| TASK DIRECTIONS |
Among the entries below, how many lines hold "xanh"? Reply with the number only.

══════════════════════════════

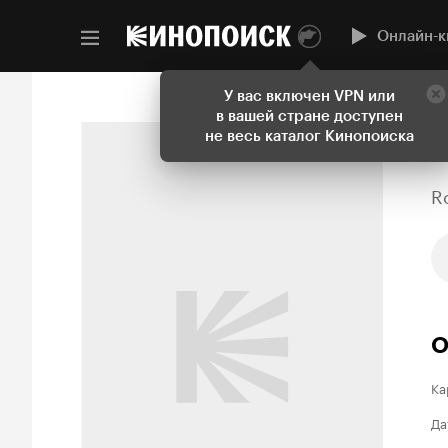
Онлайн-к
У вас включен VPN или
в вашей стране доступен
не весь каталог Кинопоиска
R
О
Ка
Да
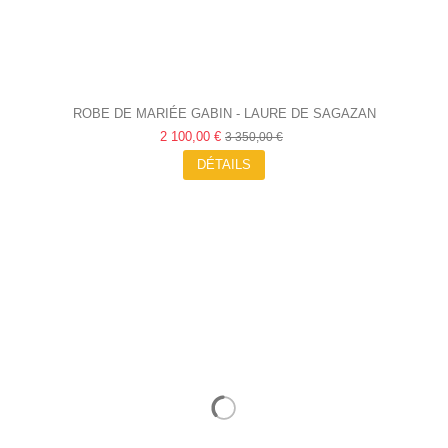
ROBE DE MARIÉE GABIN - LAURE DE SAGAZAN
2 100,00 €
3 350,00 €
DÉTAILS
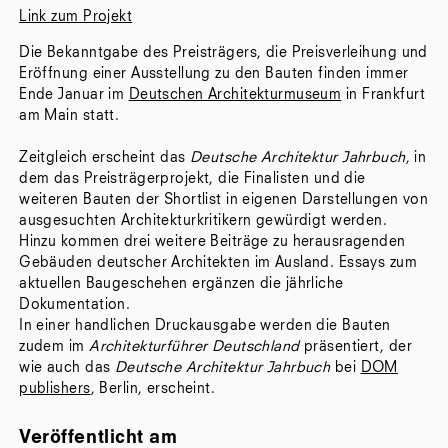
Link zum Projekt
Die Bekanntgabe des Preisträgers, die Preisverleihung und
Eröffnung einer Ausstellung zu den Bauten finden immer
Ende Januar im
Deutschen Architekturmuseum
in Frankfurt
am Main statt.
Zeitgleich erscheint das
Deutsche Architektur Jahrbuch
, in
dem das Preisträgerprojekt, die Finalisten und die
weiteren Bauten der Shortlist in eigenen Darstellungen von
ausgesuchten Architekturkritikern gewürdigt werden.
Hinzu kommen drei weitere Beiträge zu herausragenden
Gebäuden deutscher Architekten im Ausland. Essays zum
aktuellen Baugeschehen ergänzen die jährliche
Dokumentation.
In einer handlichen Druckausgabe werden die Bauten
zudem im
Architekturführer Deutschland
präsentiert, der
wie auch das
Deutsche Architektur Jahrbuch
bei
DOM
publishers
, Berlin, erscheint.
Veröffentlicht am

══════════════════════════════

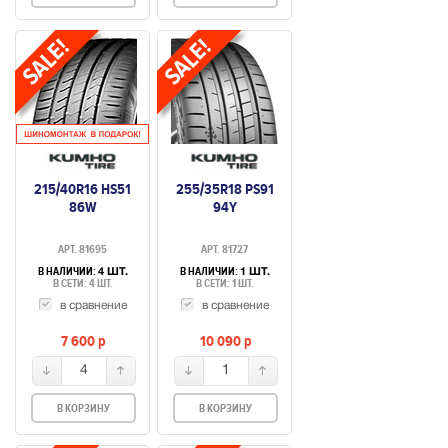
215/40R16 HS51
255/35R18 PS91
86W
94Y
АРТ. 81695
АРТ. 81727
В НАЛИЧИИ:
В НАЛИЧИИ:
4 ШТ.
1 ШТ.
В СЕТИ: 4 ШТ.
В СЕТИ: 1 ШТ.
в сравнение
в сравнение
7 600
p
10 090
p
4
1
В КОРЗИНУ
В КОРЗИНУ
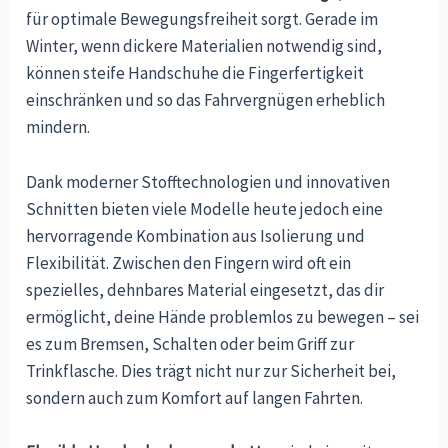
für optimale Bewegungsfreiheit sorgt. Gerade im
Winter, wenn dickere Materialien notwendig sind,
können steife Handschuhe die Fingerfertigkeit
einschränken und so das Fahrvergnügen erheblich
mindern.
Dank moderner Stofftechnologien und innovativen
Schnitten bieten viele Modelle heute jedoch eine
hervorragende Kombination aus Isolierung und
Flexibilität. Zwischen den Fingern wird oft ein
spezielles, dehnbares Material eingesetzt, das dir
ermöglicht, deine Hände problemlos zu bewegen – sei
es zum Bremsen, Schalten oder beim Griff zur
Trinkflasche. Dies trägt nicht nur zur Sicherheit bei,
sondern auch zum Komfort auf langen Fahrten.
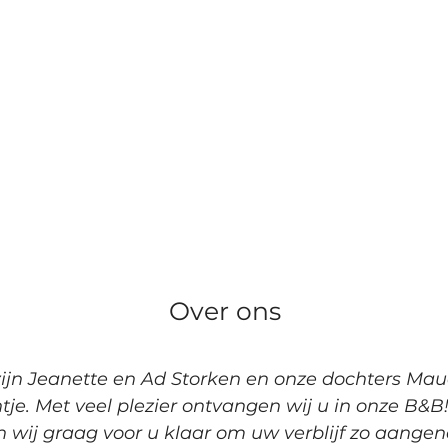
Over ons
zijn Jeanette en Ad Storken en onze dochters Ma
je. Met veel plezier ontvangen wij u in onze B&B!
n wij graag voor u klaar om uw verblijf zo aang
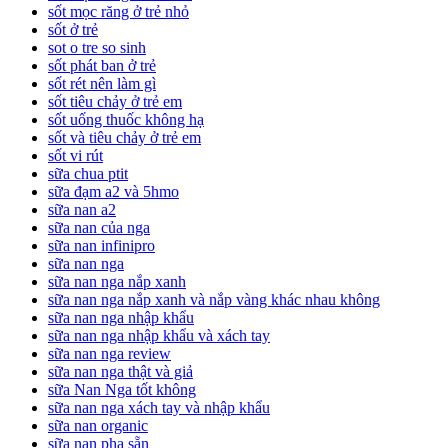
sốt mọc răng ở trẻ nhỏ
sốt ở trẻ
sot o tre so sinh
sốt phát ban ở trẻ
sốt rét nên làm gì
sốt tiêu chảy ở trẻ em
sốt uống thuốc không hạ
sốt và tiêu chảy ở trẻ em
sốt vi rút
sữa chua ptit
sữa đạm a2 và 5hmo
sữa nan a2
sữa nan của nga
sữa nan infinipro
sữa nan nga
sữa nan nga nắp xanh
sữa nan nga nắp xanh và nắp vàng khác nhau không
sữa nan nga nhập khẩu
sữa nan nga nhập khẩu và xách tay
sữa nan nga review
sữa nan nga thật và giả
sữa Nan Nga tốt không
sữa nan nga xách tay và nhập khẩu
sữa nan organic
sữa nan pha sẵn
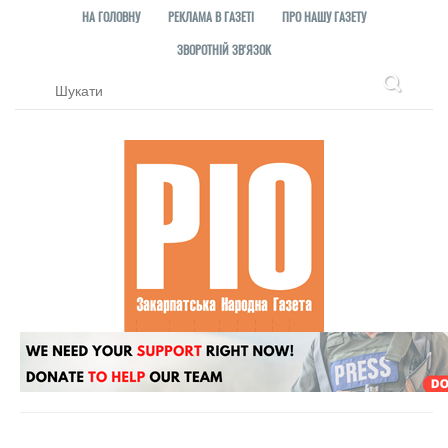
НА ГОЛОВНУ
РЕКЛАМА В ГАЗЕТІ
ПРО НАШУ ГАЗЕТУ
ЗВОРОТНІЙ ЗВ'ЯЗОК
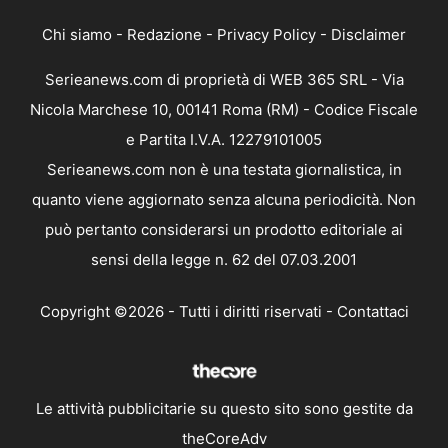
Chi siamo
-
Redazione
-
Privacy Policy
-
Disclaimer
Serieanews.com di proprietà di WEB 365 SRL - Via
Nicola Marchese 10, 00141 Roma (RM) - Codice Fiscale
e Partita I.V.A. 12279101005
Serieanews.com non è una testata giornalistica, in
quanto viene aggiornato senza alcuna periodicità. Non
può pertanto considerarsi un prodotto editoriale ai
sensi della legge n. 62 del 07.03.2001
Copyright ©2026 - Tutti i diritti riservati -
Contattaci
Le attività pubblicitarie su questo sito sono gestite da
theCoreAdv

══════════════════════════════

| RESPONSE TO THIS TASK |
2